Resisting efforts by China to shield itself from international scrutiny, analysis, and reporting is essential to preventing widespread impunity for violations which, in some cases and based on available reporting, may amount to crimes against humanity. This resistance has the greatest, and perhaps only, chance of success when conducted jointly, and when backed by a multi-pronged multilateral and bilateral effort.

We therefore urge you to take advantage of this moment, and the platform of the Human Rights Council, to convey to China the need to open itself to international monitoring and reporting, and the need for rapid and drastic improvement of its human rights performance across all civil, cultural, economic, political, and social rights.

In so doing, you will demonstrate your commitment to supporting the Chinese, Tibetan and Uyghur human rights communities – those most central to sustainable change, and yet those most vulnerable in the struggle for it. You will also send a clear message to the Chinese government that such abuses cannot be tolerated or ignored, and that the international community will defend the universality of human rights.
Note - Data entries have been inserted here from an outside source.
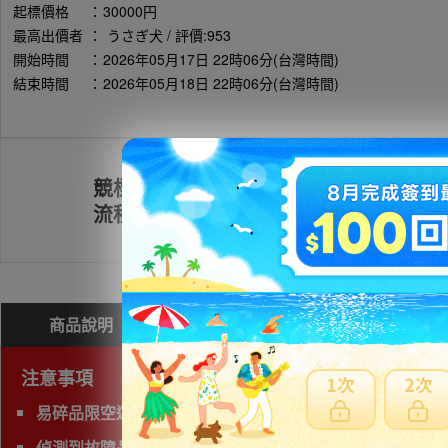
起標價格
：
30000円
最高出價者
：
うさぎ犬 / 評價:953
開始時間
：
2026年05月17日 22時06分(台灣時間)
結束時間
：
2026年05月18日 22時06分(台灣時間)
競標
註冊會員
流程
商品說明
問與答(
0
)
費用試算
注意事項
易碎品限空運，非易碎品可使用海運。
偵測到故障品(垃圾品)、有照片及說明以外的問題，下標前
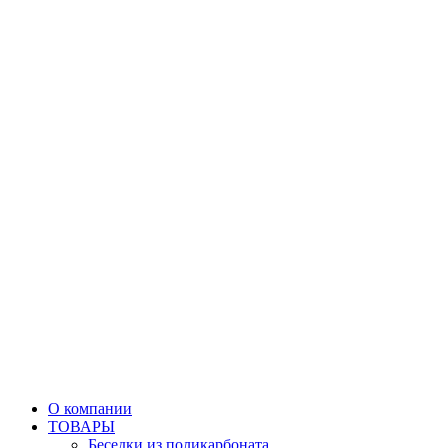
О компании
ТОВАРЫ
Беседки из поликарбоната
Please rest assured, your Excellency, of our highest consideration, and our willingness to engage with you on these issues in the days and weeks to come.

Sincerely,

  • Asian Forum for Human Rights and Development (FORUM-ASIA)
  • Asociación Cultural Tibetano-Costarricense
  • China Human Rights Accountability Center
  • China Labour Bulletin
  • Christian Solidarity Worldwide
  • CIVICUS
  • Core Group for the Tibetan Cause
  • Free Tibet
  • Frontline Defenders
  • Grupo de Apoio ao Tibete
  • Human Rights in China
  • Humanitarian China
  • International Campaign for Tibet
  • International Commission of Jurists
  • International Federation for Human Rights (FIDH)
  • International Service for Human Rights
  • International Tibet Network Secretariat
  • Lawyers for Lawyers
  • Lawyer’s Rights Watch Canada
  • LUNGTA – Actief voor Tibet
  • Network of Chinese Human Rights Defenders
  • PEN America
  • Safeguard Defenders
  • Students for a Free Tibet
  • Students for a Free Tibet Denmark
  • Swedish Tibet Kommitten
  • The Rights Practice
  • Tibet House, Moscow
  • Tibet Initiative Deutschland
  • Tibet Justice Center
  • TIBET LIVES
  • TibetMx Querétaro
  • Tibet Society UK
  • Tibet Support Group Netherlands
  • Tibet Watch
  • Tibetan Youth Association Europe
  • Uyghur Human Rights Project
  • West Africa Human Rights Defenders Network (ROADDH)
  • World Organisation Against Torture (OMCT)
  • World Uyghur Congress

Relevant Background

The below points summarize key updates from the last six months and provide additional detail for the substance of a resolution. It is important to note that joint action should not preclude continuing the positive practice of raising the overall deterioration of human rights in China through bilateral statements under the full range of dialogues and general debates on the Council’s agenda.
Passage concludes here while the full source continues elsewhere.